O Ministério Público do Maranhão realizou uma audiência pública na última quinta-feira (28/03), em Grajaú, para discutir o acúmulo ilegal de cargos, empregos e funções públicas. Realizado no auditório do Instituto Federal do Maranhão (IFMA), o evento marcou o lançamento da campanha “Cidadão Consciente – Gestão Transparente” no município.

A cidade foi escolhida para o evento após cruzamento de dados públicos detectarem em Grajaú mais de 500 pessoas acumulando cargos públicos. Os casos serão avaliados, individualmente, para o Ministério Público descobrir se estão em situação irregular.

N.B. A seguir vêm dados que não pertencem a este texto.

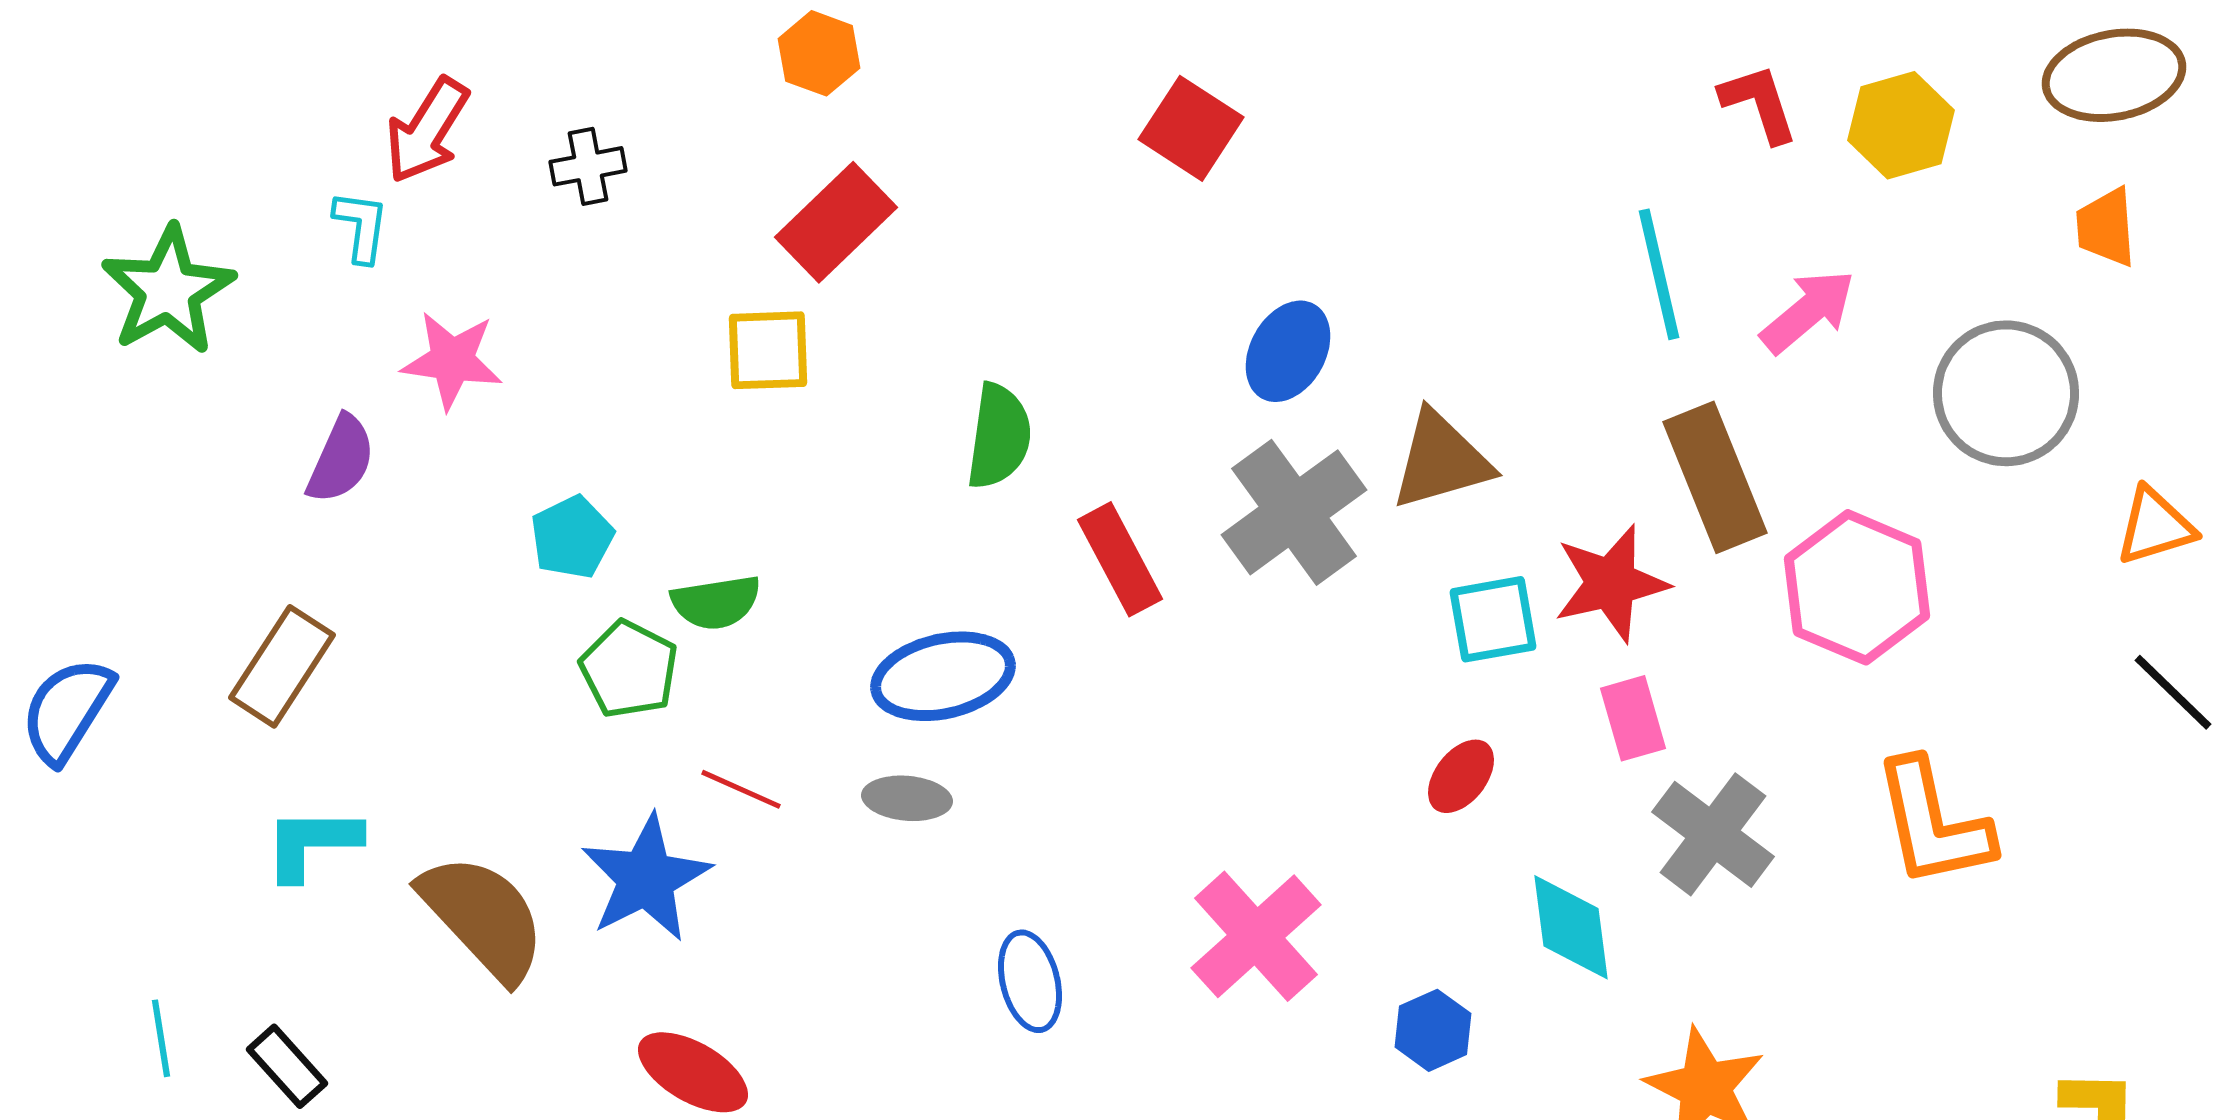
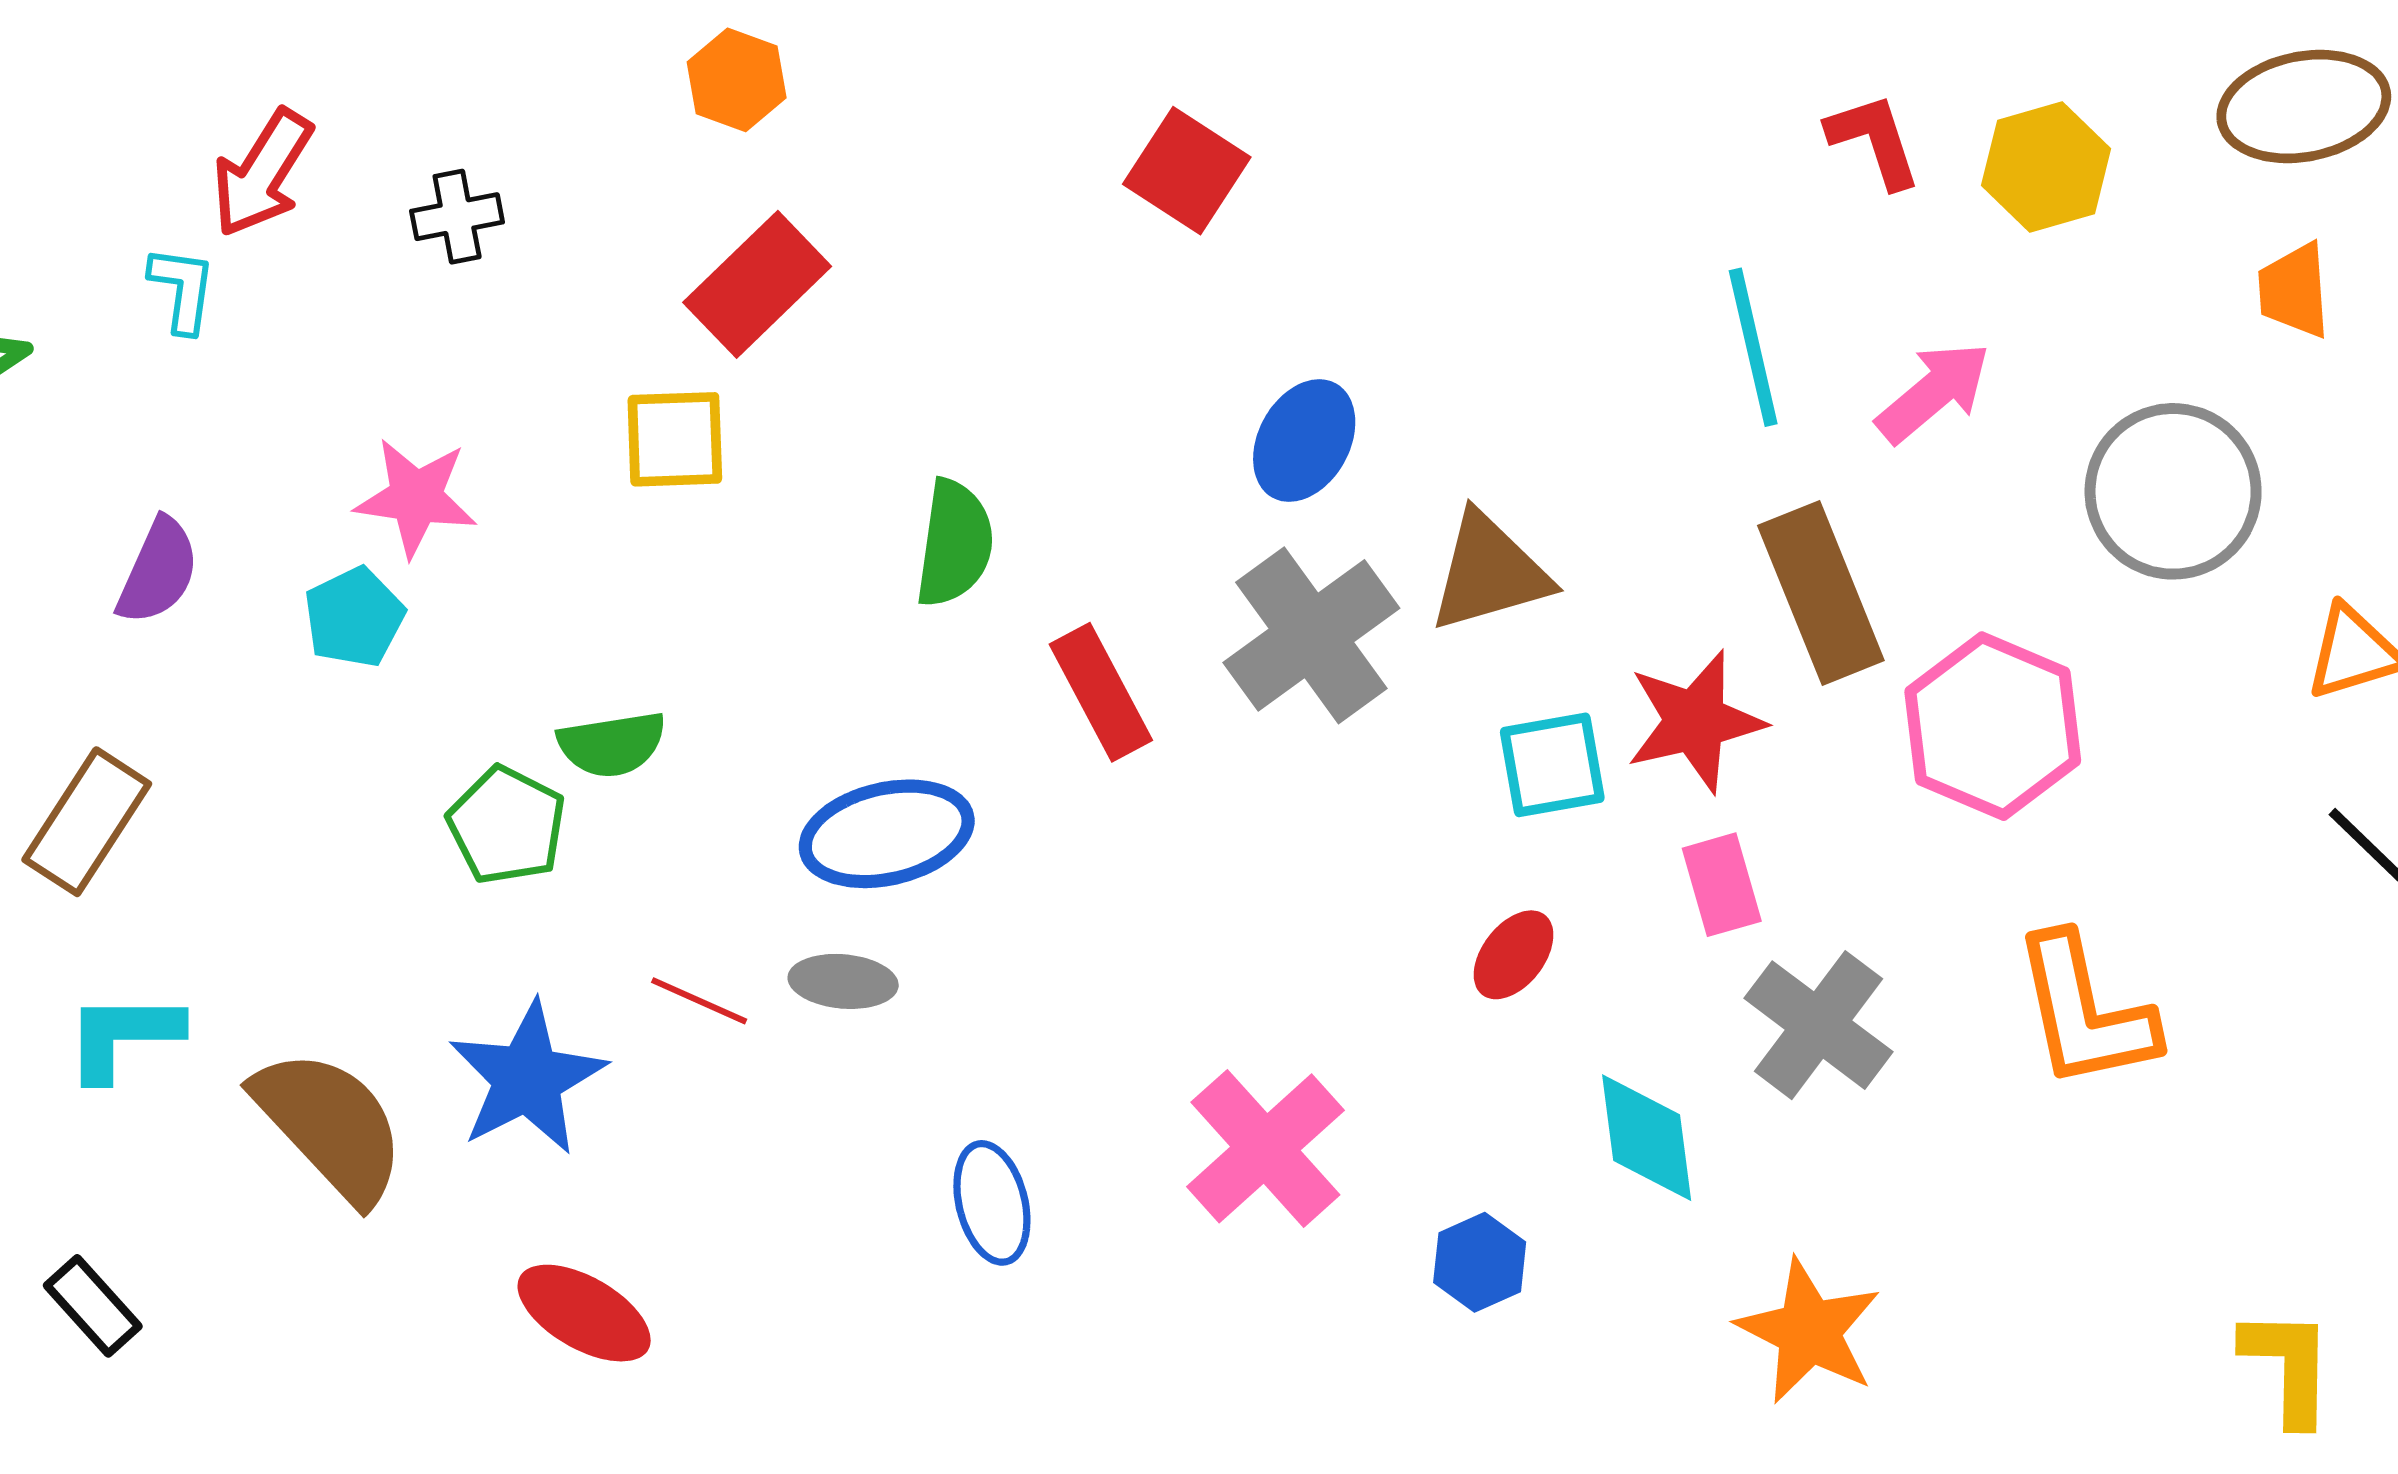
pink star: (452, 360) -> (416, 497), moved
cyan pentagon: (572, 537) -> (354, 617), moved
red line: (741, 789) -> (699, 1001), moved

“Vamos verificar se os casos estão respaldados pela Constituição Federal, assim como observar se há servidores fora da lotação ou não cumprindo a carga horária integral. Depois tomaremos as medidas necessárias para que os casos em desacordo com a lei retomem a prestação do serviço da forma que deve ser cumprida”, ressaltou o titular da 1ª Promotoria de Justiça de Grajaú, Eduardo André Lopes.

CAMPANHA

Glauce Malheiros apresentou os detalhes da campanha

No evento, a promotora de justiça Glauce Malheiros apresentou a campanha e explicou que, em regra, a Constituição proíbe a acumulação de empregos públicos, mas há exceções. Os casos possíveis de acumulação são: dois cargos de professor; dois cargos da área da saúde; um da área da saúde e outro técnico; um cargo técnico e um de magistério.

Ela esclareceu que, embora acumuláveis, estes cargos dependem de compatibilidade de horário. Um professor, por exemplo, pode acumular dois cargos de magistério, se respeitar a carga horária máxima semanal de 60 horas. Outro caso passível de acumulação é o cargo de vereador, que também depende da comprovação de compatibilidade de horário.

FUNCIONÁRIOS FANTASMAS

De acordo com Malheiros, a situação de servidores que não comparecem ao local de trabalho, mesmo sendo remunerados, configura ato de improbidade administrativa passível de demissão.

A promotora de justiça orientou que os servidores ocupantes de mais de um cargo devem informar o fato à administração municipal. Os servidores que exercem funções não acumuláveis devem optar pelo cargo em que desejam permanecer e pedir desligamento do outro, sob pena de sanções administrativas e até mesmo penais.

“A vedação de acúmulo se faz necessária para o cumprimento, mas também para manter a qualidade e eficiência do serviço. Um enfermeiro ou um médico, por exemplo, que não dispõem de tempo para descanso, não conseguem executar o trabalho com presteza. Da mesma forma, se eu tenho um emprego com a carga horária de 40 horas, eu preciso cumprir as 40 horas”, afirmou Glauce Malheiros.